● **EXERCISE DESCRIPTION**:
Retype the records that follow, every line exactly as written.

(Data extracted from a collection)
%%
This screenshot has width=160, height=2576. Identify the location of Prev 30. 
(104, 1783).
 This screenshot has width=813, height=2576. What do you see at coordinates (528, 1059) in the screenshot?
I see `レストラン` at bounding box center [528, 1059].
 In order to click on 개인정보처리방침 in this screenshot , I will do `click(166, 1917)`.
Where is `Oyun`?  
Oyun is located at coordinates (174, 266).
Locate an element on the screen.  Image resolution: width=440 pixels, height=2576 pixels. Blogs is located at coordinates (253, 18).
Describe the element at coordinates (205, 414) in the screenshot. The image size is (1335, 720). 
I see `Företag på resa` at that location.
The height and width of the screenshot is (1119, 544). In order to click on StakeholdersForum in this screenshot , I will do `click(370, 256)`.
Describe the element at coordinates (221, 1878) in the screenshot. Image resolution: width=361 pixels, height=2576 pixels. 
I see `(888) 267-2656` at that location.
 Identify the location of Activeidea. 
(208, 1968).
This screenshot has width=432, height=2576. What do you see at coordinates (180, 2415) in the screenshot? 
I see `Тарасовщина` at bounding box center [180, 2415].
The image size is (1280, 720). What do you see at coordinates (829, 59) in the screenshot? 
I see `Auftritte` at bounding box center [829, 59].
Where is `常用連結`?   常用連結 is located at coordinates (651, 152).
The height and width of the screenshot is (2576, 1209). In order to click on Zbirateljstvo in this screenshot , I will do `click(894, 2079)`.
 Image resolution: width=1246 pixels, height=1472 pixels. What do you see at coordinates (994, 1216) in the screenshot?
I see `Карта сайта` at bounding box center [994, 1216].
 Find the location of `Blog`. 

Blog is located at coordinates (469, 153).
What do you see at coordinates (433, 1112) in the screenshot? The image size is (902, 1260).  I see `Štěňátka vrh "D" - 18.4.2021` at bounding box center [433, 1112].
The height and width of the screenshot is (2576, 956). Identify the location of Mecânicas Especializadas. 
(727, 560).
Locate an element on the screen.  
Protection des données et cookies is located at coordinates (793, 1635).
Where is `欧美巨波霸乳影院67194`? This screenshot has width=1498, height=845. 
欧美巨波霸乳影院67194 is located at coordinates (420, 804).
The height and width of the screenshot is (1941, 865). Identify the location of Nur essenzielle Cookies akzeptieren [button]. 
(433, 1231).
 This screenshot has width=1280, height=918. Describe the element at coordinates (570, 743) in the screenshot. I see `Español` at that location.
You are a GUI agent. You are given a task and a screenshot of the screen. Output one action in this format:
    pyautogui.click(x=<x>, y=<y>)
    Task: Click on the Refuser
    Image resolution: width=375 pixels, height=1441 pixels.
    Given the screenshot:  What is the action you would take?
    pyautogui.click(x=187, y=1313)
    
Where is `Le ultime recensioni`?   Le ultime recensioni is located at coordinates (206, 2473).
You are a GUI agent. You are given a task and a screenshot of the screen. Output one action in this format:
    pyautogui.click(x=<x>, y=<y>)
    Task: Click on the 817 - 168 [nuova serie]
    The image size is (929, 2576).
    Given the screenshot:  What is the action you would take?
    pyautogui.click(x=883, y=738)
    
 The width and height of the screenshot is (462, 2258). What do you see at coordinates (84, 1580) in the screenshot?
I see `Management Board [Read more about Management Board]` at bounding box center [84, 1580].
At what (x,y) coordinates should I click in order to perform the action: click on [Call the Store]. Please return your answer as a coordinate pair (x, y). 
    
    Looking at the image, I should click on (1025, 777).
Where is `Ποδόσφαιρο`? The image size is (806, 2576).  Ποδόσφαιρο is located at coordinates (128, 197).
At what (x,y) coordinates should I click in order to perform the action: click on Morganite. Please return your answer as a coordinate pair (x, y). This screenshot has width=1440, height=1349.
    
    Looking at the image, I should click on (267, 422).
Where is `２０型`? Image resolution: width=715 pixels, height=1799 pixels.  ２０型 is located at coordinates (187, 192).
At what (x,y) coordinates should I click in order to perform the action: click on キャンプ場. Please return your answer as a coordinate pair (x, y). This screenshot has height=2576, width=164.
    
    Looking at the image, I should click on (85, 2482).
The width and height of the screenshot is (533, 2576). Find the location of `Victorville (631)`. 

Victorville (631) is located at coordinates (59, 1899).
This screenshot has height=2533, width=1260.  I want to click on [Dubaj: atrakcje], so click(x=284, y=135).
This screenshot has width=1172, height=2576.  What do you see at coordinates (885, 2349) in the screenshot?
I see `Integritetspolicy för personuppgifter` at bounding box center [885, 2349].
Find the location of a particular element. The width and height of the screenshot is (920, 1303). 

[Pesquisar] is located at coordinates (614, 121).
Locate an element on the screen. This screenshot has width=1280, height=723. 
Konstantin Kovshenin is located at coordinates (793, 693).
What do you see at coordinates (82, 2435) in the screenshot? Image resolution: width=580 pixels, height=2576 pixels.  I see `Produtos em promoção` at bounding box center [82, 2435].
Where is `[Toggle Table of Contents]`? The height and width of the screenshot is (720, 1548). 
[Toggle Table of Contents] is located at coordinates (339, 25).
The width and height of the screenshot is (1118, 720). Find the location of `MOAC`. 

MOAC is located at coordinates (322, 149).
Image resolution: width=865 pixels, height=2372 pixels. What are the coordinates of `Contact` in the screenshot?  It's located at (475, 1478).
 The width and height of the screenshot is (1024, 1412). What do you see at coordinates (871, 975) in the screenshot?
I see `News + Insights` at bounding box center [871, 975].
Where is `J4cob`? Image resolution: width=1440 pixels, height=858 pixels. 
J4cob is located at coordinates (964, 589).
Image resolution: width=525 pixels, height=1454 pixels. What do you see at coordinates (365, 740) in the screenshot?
%%
● **YOUR SOLUTION**:
This screenshot has width=160, height=2576. Identify the location of Prev 30. 
(104, 1783).
 This screenshot has width=813, height=2576. What do you see at coordinates (528, 1059) in the screenshot?
I see `レストラン` at bounding box center [528, 1059].
 In order to click on 개인정보처리방침 in this screenshot , I will do `click(166, 1917)`.
Where is `Oyun`?  
Oyun is located at coordinates (174, 266).
Locate an element on the screen.  Image resolution: width=440 pixels, height=2576 pixels. Blogs is located at coordinates (253, 18).
Describe the element at coordinates (205, 414) in the screenshot. The image size is (1335, 720). 
I see `Företag på resa` at that location.
The height and width of the screenshot is (1119, 544). In order to click on StakeholdersForum in this screenshot , I will do `click(370, 256)`.
Describe the element at coordinates (221, 1878) in the screenshot. Image resolution: width=361 pixels, height=2576 pixels. 
I see `(888) 267-2656` at that location.
 Identify the location of Activeidea. 
(208, 1968).
This screenshot has width=432, height=2576. What do you see at coordinates (180, 2415) in the screenshot? 
I see `Тарасовщина` at bounding box center [180, 2415].
The image size is (1280, 720). What do you see at coordinates (829, 59) in the screenshot? 
I see `Auftritte` at bounding box center [829, 59].
Where is `常用連結`?   常用連結 is located at coordinates (651, 152).
The height and width of the screenshot is (2576, 1209). In order to click on Zbirateljstvo in this screenshot , I will do `click(894, 2079)`.
 Image resolution: width=1246 pixels, height=1472 pixels. What do you see at coordinates (994, 1216) in the screenshot?
I see `Карта сайта` at bounding box center [994, 1216].
 Find the location of `Blog`. 

Blog is located at coordinates (469, 153).
What do you see at coordinates (433, 1112) in the screenshot? The image size is (902, 1260).  I see `Štěňátka vrh "D" - 18.4.2021` at bounding box center [433, 1112].
The height and width of the screenshot is (2576, 956). Identify the location of Mecânicas Especializadas. 
(727, 560).
Locate an element on the screen.  
Protection des données et cookies is located at coordinates (793, 1635).
Where is `欧美巨波霸乳影院67194`? This screenshot has width=1498, height=845. 
欧美巨波霸乳影院67194 is located at coordinates (420, 804).
The height and width of the screenshot is (1941, 865). Identify the location of Nur essenzielle Cookies akzeptieren [button]. 
(433, 1231).
 This screenshot has width=1280, height=918. Describe the element at coordinates (570, 743) in the screenshot. I see `Español` at that location.
You are a GUI agent. You are given a task and a screenshot of the screen. Output one action in this format:
    pyautogui.click(x=<x>, y=<y>)
    Task: Click on the Refuser
    Image resolution: width=375 pixels, height=1441 pixels.
    Given the screenshot:  What is the action you would take?
    pyautogui.click(x=187, y=1313)
    
Where is `Le ultime recensioni`?   Le ultime recensioni is located at coordinates (206, 2473).
You are a GUI agent. You are given a task and a screenshot of the screen. Output one action in this format:
    pyautogui.click(x=<x>, y=<y>)
    Task: Click on the 817 - 168 [nuova serie]
    The image size is (929, 2576).
    Given the screenshot:  What is the action you would take?
    pyautogui.click(x=883, y=738)
    
 The width and height of the screenshot is (462, 2258). What do you see at coordinates (84, 1580) in the screenshot?
I see `Management Board [Read more about Management Board]` at bounding box center [84, 1580].
At what (x,y) coordinates should I click in order to perform the action: click on [Call the Store]. Please return your answer as a coordinate pair (x, y). 
    
    Looking at the image, I should click on (1025, 777).
Where is `Ποδόσφαιρο`? The image size is (806, 2576).  Ποδόσφαιρο is located at coordinates (128, 197).
At what (x,y) coordinates should I click in order to perform the action: click on Morganite. Please return your answer as a coordinate pair (x, y). This screenshot has width=1440, height=1349.
    
    Looking at the image, I should click on (267, 422).
Where is `２０型`? Image resolution: width=715 pixels, height=1799 pixels.  ２０型 is located at coordinates (187, 192).
At what (x,y) coordinates should I click in order to perform the action: click on キャンプ場. Please return your answer as a coordinate pair (x, y). This screenshot has height=2576, width=164.
    
    Looking at the image, I should click on (85, 2482).
The width and height of the screenshot is (533, 2576). Find the location of `Victorville (631)`. 

Victorville (631) is located at coordinates (59, 1899).
This screenshot has height=2533, width=1260.  I want to click on [Dubaj: atrakcje], so click(x=284, y=135).
This screenshot has width=1172, height=2576.  What do you see at coordinates (885, 2349) in the screenshot?
I see `Integritetspolicy för personuppgifter` at bounding box center [885, 2349].
Find the location of a particular element. The width and height of the screenshot is (920, 1303). 

[Pesquisar] is located at coordinates (614, 121).
Locate an element on the screen. This screenshot has width=1280, height=723. 
Konstantin Kovshenin is located at coordinates (793, 693).
What do you see at coordinates (82, 2435) in the screenshot? Image resolution: width=580 pixels, height=2576 pixels.  I see `Produtos em promoção` at bounding box center [82, 2435].
Where is `[Toggle Table of Contents]`? The height and width of the screenshot is (720, 1548). 
[Toggle Table of Contents] is located at coordinates (339, 25).
The width and height of the screenshot is (1118, 720). Find the location of `MOAC`. 

MOAC is located at coordinates (322, 149).
Image resolution: width=865 pixels, height=2372 pixels. What are the coordinates of `Contact` in the screenshot?  It's located at (475, 1478).
 The width and height of the screenshot is (1024, 1412). What do you see at coordinates (871, 975) in the screenshot?
I see `News + Insights` at bounding box center [871, 975].
Where is `J4cob`? Image resolution: width=1440 pixels, height=858 pixels. 
J4cob is located at coordinates (964, 589).
Image resolution: width=525 pixels, height=1454 pixels. What do you see at coordinates (365, 740) in the screenshot?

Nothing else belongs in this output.